- Official film poster
- Directed by: Clayton Jacobson
- Written by: Jaime Browne Chris Pahlow
- Produced by: Jason Byrne Clayton Jacobson
- Starring: Shane Jacobson Clayton Jacobson
- Cinematography: Peter Falk
- Edited by: Clayton Jacobson Sean Lander
- Music by: Richard Pleasance
- Release date: 11 March 2018 (South by Southwest);
- Running time: 97 minutes
- Country: Australia
- Language: English

= Brothers' Nest =

Brothers' Nest is a 2018 Australian comedy-drama thriller film directed by Clayton Jacobson and starring him and his brother Shane Jacobson, reuniting the two after 2006's Kenny.

==Plot==
One cold morning in Victoria, brothers Terry and Jeff arrive at the family home with plans to kill their stepfather, Rodger, who married into the family after the suicide of their biological father. Their motive is to get their dying mother to change her will and testament, as well as to take revenge on Rodger for being an irresponsible parent. Rodger is expected to return home at night to sell the family's horse. Jeff has carefully planned out the murder, intending to electrocute Rodger by killing him with a live radio thrown into a bathtub filled with water. In anticipation of their stepfather Rodger's arrival, Jeff prepares a to-do list, including cleaning the house of evidence, setting up an alibi of the brothers spending the weekend in Sydney, and rehearsing the murder. Terry reluctantly follows instructions, despite expressing fear and doubt towards his brother's intricate planning.

During the preparations, Terry has second thoughts about the crime, but Jeff is determined to carry through, leading to constant bickering. This ultimately results in Terry discovering that Jeff is in fact unemployed, and may be simply planning the murder as a means to inherit the family home and thus avoid bankruptcy.
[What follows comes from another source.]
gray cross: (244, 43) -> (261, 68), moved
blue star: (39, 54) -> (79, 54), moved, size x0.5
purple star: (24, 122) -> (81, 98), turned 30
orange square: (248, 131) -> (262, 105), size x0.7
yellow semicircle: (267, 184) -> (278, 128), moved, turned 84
Their argument is cut short by the unexpected early arrival of Rodger, and Terry is forced to make conversation in order to stall for time. Rodger reveals that the reason he was so distant in the boys' childhoods was because Jeff was deeply traumatised by their father's suicide, and thought it would be best to give them some space. However, he eventually remembers the brothers' Sydney alibi, and Jeff is forced to reveal himself and ties Rodger up before throwing him into the bathtub. Terry, now regretting the plan, attempts to untie Rodger as Jeff leaves to fetch the radio, but he's unable to free him in time before Jeff throws the radio into the bath, killing Rodger.
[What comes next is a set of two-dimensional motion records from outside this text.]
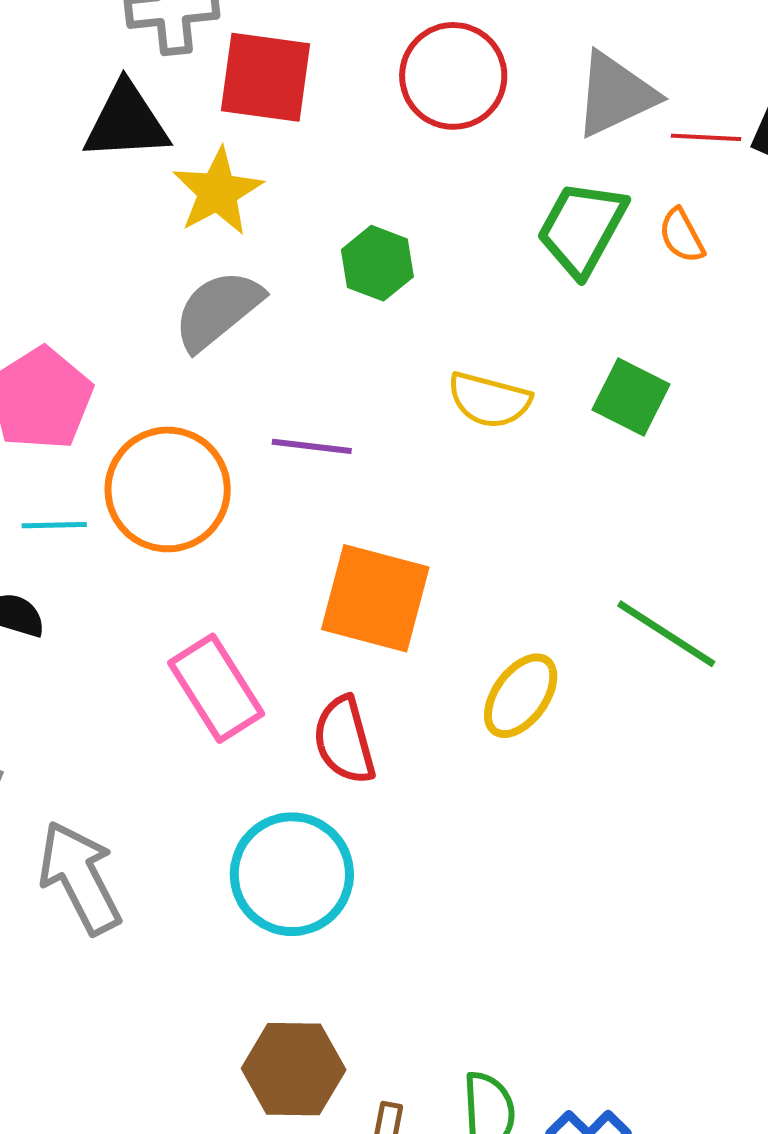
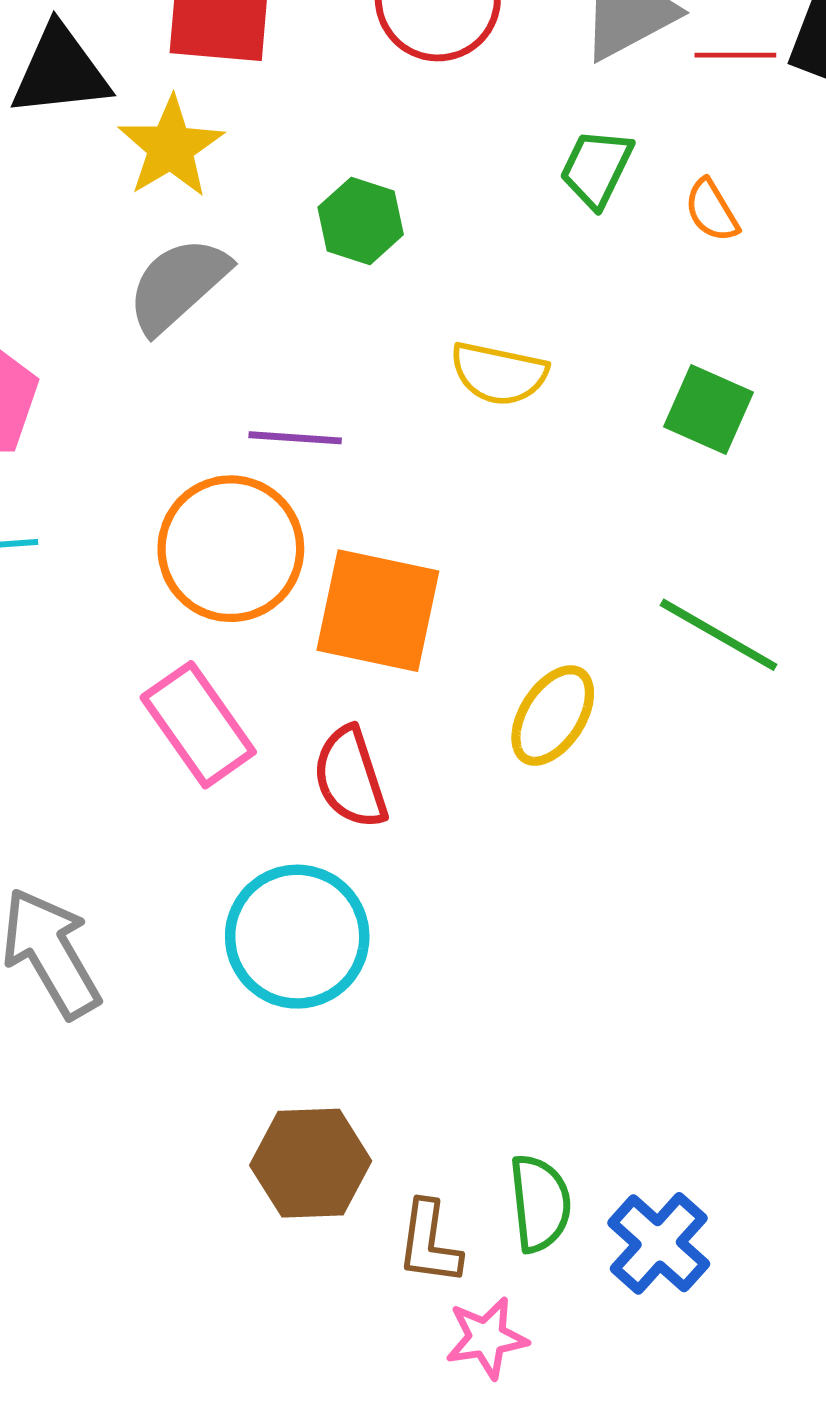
green trapezoid: (582, 228) -> (597, 168), size x0.7
orange semicircle: (682, 236) -> (712, 210), moved
green square: (631, 397) -> (709, 410), moved
orange circle: (168, 489) -> (231, 549), moved

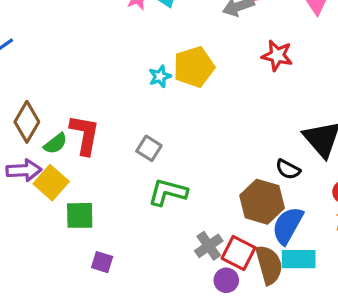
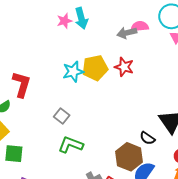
red star: (277, 56) -> (124, 67), moved
cyan star: (160, 76) -> (73, 72), size x1.5
red L-shape: (85, 135) -> (22, 84), moved

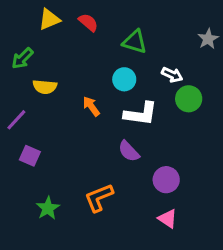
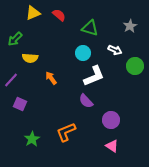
gray star: (208, 39) -> (130, 26), moved
green circle: (189, 99) -> (135, 66), moved
orange arrow: (91, 106) -> (51, 78), moved
white L-shape: (141, 114) -> (94, 76), turned -30

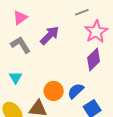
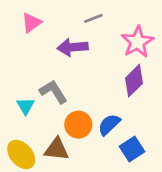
gray line: (82, 12) -> (93, 18), moved
purple arrow: (50, 35) -> (73, 47), turned -140
gray L-shape: (21, 45) -> (53, 92), moved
The brothers start to clean up the scene, but their mother, who they thought was in hospital, had returned home with Rodger. She becomes impatient of waiting in the car, and enters the house to search for Rodger. Instead, she finds him dead in the bathtub, and grieves over his body while Terry and Jeff discuss their next move. Jeff suggests killing their mother too, which Terry vehemently rejects. As they argue, their mother approaches them and, seeing a pistol in Jeff's hands, taunts Jeff by insulting him and his biological father. Jeff shoots her to the horror of Terry. Terry runs out of the house, while Jeff remains inside and sets up the crime scene to frame Terry. Then, he follows Terry outside, and attempts to shoot Terry with the pistol. However, the gun clicks empty, and Terry reveals that he had removed the remaining bullets from the magazine, and was holding them in his hand. He scatters the ammunition on the floor and punches Jeff. Jeff starts to pick up the bullets to reload the gun, but Terry breaks his arm before he can do so. Jeff then runs away while continuing to reload, but Terry catches up and wrestles the pistol off him just as he finishes, causing the shots to go wide. Terry enters the house to retrieve a knife, and Jeff uses this opportunity to lock himself in Rodger's car, but is forced to come out after Terry sets the petrol tank on fire. Defeated, Jeff kills himself with the knife Terry handed him.

Another car, the buyer for the horse, pulls up to the house. Terry calmly makes conversation about the horse, seemingly oblivious of the carnage behind him as she surveys the scene in horror. As Terry leaves to fetch the horse, she calls the police, but is informed that there has already been a call. Terry returns with the horse just as police sirens can be heard in the distance. She asks him what happened here, to which Terry replies 'just some family stuff'.

==Cast==
- Shane Jacobson as Terry
- Clayton Jacobson as Jeff
- Kym Gyngell as Rodger
- Lynette Curran as Mum
- Sarah Snook as Sandy

==Reception==
On review aggregator website Rotten Tomatoes, the film holds an approval rating of , based on reviews, and an average rating of .

==Awards and nominations==
Brothers' Nest was nominated for Best Original Screenplay and the inaugural Best Indie Film award at the 8th AACTA Awards.